A resposta que recebi confundiu-me, mas reconheço-lhe toda a pertinência quando analiso, mesmo que de forma superficial, a demografia da Madeira e do país.

Apesar das vias rápidas e auto estradas, a verdade é que na Madeira a população continua a declinar perigosamente nos concelhos do norte, e em Portugal continental o interior desertifica-se de forma verdadeiramente assustadora.

Hoje, o Expresso revela que a manterem-se as actuais taxas de natalidade - e se não houver um movimento migratório a partir do litoral - o interior do país (Beiras e Trás-os-Montes), que neste momento já se encontra numa situação demográfica preocupante, perderá um terço dos habitantes em 2040 (157 mil pessoas) e 75% da população actual até 2100, o que significa que parte substancial do território ficará, literalmente, deserta.

Estes números demonstram que a política de construção de auto estradas (e grandes investimentos) em série, iniciada por Cavaco Silva e seguida por quase todos os governos posteriores, não trouxe resultados visíveis, não tendo atingido o seu principal objectivo, ou seja, contribuir para o desenvolvimento do interior do país.

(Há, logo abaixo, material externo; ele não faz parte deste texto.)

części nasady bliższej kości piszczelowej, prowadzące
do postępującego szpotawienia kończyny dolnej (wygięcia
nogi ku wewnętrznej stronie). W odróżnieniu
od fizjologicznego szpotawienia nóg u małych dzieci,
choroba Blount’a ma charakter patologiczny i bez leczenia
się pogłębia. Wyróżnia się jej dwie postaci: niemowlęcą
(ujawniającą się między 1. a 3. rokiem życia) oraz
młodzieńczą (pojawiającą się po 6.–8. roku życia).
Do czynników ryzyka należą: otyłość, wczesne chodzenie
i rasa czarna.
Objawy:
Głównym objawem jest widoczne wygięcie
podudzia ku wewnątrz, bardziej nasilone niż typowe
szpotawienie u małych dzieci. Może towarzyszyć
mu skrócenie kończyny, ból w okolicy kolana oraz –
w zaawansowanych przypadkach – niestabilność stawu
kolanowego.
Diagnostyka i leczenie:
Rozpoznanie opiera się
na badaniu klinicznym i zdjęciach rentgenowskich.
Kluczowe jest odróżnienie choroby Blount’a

A crise financeira (e económica) actual concentra todas as atenções, mas não pode, de forma alguma, ocultar outras realidades, que são tão ou mais preocupantes para o futuro do país.

Compete a esta geração de políticos, em colaboração com as universidades, com os técnicos e com os cidadãos, procurar soluções para um desenvolvimento mais harmonioso, mais sustentável, de TODO o território nacional, que beneficie TODOS os portugueses.

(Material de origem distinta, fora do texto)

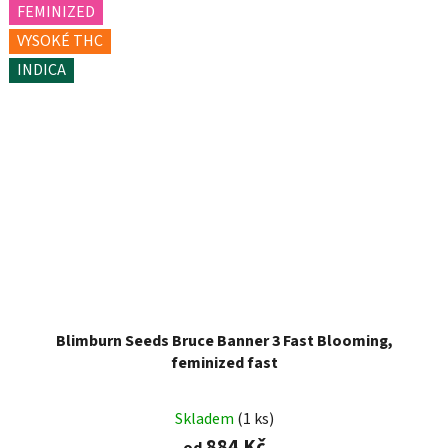
FEMINIZED
VYSOKÉ THC
INDICA
Blimburn Seeds Bruce Banner 3 Fast Blooming,
feminized fast
Skladem
(1 ks)
884 Kč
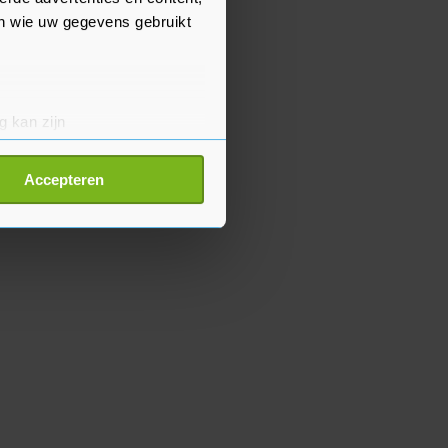
en wie uw gegevens gebruikt
g kan zijn
erprinting)
t
detailgedeelte
in. U kunt uw
Accepteren
p onze cookiepagina kun je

É óbvio que é fundamental equilibrar as finanças públicas e fazer crescer a economia, debelando a crise. Mas os problemas não se esgotam na crise dos nossos dias. É pois urgente, para bem do nosso futuro colectivo, começar a pensar estratégias que permitam inverter a queda da natalidade (problema que afecta o interior, mas também as maiores cidades do litoral, tornando a segurança social insustentável a médio prazo, por exemplo), que permitam fixar populações no interior, mas fixa-las dando-lhes qualidade de vida, que possibilitem o tal desenvolvimento harmonioso de todo o território português. Se isto não for feito, a crise repetir-se-á regularmente, de pouco valendo os actuais sacrifícios.

Parece-me imperioso lançar, desde já, um debate nacional sobre o assunto, envolvendo partidos, universidades, decisores, técnicos e os cidadãos, sobretudo aqueles que hoje vivem nos concelhos do interior e que raramente são ouvidos para o que quer que seja.